Ne me dites pas que je dois vivre aussi
Je ne suis pas encore né et pourtant j’ai déjà vécu assez de traumatismes pour avoir besoin de quelques années pour m’en réparer.
Il m’en aura fallu 43 pour déjà sortir du secret et savoir enfin que mon père était un autre.
La première année après, j’ai pris le temps pour me rendre compte à quel point cela m’avait coûté de vivre jusque là. Certainement parce que cela faisait plus de 8 ans que j’avais questionné ma mère sur ma filiation. Avoir ces doutes et rester sans réponse aura été largement traumatisant – pour moi et pour toutes les personnes de ma famille qui n’auront pas compris mon silence – victimes secondaires de mon vécu.
J’ai envoyé à cette époque plusieurs courriers où je demandais à ma mère quelle était mon histoire de conception, de ne pas me laisser sur des non dits et de clarifier les choses. Début décembre 2017, je formulais même explicitement la question de savoir si mon père était bien mon père. J’avais même mis une deadline pour la fin de l’année.
Le 31 décembre, mon courrier était resté sans réponse. Le silence tue. Me sentant très mal en allant me coucher ce soir là, je me suis allongée sur un matelas dans le salon. Je ferme les yeux et je me fois alors partir: je me vois décoller et entrer vitesse grand V dans un tunnel. Et au bout de celui-ci, une lumière blanche qui m’empêche d’aller jusqu’à elle.

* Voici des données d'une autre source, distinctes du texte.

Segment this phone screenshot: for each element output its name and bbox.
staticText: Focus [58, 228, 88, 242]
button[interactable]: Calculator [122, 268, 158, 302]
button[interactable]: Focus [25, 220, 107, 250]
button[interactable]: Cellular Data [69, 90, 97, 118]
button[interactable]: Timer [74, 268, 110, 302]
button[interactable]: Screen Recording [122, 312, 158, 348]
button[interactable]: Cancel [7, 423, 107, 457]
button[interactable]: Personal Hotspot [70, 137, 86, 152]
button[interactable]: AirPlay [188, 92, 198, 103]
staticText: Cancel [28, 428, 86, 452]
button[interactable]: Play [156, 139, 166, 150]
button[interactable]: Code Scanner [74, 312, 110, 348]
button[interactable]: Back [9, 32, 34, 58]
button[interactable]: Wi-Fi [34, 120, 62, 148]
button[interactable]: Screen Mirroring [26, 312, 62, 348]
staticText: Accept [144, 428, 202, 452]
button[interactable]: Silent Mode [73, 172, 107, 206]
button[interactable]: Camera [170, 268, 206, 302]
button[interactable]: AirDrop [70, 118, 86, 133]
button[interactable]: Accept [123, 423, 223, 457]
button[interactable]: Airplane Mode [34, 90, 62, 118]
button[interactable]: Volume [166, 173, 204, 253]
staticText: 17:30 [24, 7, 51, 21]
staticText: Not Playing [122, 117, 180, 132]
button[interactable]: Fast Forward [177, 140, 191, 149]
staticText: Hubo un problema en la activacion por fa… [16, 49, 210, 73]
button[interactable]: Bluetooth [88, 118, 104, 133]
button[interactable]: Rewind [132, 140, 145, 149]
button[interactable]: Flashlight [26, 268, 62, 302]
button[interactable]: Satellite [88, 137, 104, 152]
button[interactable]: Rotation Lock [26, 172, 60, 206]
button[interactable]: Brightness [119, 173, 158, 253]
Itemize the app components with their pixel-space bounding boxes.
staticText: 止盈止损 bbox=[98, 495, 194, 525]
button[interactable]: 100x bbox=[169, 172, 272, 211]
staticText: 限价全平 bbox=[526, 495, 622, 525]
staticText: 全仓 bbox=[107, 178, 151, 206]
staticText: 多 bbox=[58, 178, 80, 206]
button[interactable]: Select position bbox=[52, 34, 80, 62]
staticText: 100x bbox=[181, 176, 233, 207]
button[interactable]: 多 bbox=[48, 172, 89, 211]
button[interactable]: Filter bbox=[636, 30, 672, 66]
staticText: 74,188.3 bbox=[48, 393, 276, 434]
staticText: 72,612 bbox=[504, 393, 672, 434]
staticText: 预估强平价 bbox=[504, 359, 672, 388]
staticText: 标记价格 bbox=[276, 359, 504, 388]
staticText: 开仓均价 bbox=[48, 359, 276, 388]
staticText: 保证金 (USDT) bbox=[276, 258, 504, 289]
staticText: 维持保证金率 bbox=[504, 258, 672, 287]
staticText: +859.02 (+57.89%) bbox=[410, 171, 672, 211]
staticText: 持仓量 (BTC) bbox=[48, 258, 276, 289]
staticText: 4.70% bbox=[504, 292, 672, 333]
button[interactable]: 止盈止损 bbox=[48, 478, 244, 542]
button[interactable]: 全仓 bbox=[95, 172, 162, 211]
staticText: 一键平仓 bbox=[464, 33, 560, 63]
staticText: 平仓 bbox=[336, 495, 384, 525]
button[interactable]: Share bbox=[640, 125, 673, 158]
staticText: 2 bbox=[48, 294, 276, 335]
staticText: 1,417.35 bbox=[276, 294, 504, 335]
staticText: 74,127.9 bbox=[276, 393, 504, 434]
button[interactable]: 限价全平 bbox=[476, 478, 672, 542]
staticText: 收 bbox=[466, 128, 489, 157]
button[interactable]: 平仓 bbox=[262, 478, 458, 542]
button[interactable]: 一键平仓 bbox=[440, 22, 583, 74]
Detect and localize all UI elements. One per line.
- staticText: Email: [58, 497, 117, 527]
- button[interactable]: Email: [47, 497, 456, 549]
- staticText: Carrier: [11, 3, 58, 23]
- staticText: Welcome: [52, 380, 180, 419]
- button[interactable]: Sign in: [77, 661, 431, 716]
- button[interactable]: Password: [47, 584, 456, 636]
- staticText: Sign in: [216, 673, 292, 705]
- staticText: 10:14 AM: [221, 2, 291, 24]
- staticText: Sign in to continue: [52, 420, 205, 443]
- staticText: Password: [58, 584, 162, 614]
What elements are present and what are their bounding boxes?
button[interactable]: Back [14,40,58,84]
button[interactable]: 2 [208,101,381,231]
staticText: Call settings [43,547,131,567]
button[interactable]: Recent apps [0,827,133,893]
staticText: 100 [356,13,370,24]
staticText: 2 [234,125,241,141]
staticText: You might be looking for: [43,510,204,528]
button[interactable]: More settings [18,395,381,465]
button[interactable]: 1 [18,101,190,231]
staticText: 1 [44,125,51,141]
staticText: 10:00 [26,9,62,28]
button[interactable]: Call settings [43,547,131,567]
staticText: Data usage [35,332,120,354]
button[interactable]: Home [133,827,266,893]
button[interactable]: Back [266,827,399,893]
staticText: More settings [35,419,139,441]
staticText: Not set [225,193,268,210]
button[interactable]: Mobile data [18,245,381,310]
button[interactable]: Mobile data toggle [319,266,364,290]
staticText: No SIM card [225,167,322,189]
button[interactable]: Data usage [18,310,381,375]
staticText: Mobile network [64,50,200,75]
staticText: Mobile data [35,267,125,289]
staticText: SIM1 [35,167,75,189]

Je sais alors à ce moment là que « ce n’est pas pour moi ». Je n’ai plus alors qu’à revenir dans ma vie pour poursuivre l’aventure.
Cette expérience si brève de mort imminente (EMI) était claire: j’avais encore un chemin à continuer, je ne pouvais pas juste renoncer comme cela à la vie.
Je n’avais pas conscience à ce moment là comme pourtant je sur-vivais plus que je ne vivais ma vie.
J’aurai mes réponses sur le fait que mon père n’était pas mon père six ans plus tard, en mars 2023. Simplement parce que j’avais réussi à trouver comment contraindre ma mère à m’en parler – en ayant recours aux tests ADN et parce que j’ai eu la chance que ma soeur accepte d’en faire un. Comme nous ne nous ressemblons pas physiquement, ma mère se doutait bien que la vérité ressortirait alors.
L’année et demi qui a suivi aura été amère. Savoir ne veut pas dire immédiatement sortir de ce mode sur-vie ni être heureuse. Savoir signifie re-parcourir son histoire de vie et intégrer comment ce mode de conception a pu impacter tant de choses. En vrac, par exemple
- le regard que chacun de mes parents portait sur moi
- le vécu de l’embryon face à l’abandon du père et au rejet de celui-ci par la mère (et vice versa)
- les difficultés dans la construction de qui je suis pleinement puisqu’il me fallait me construire sans avoir conscience de ce qui faisait mon héritage paternel
- les distorsions dans les relations aux autres membres de ma famille qui dans le fond ne savaient pas à qui ils avaient à faire, étant tenu à l’écart de mon histoire – tout en sentant eux aussi la mise à distance
- le sentiment d’insécurité et de dépendance qui m’ont plongé dans nombre de relations toxiques
- …
Et puis c’est aussi apprendre à vivre avec des vides qui resteront à jamais ainsi. Il est difficile de faire le deuil des moments que l’on n’aura jamais vécu – plus d’ailleurs de ceux que l’on a vécu et qui ne seront jamais plus. Simplement parce que cela demande d’abord de les conscientiser:
- es distorsions dans les relations aux autres membres de ma famille qui dans le fond ne savaient pas à qui ils avaient à faire, étant tenu à l’écart de mon histoire – tout en sentant eux aussi la mise à distance
- le sentiment d’insécurité et de dépendance qui m’ont plongé dans nombre de relations toxiques
Etre en mode survie, c’est soit tomber en révolte soit être en profonde dépression. L’un n’est pas mieux que l’autre, et ils sont toujours accompagnés de comportements d’auto-déstruction.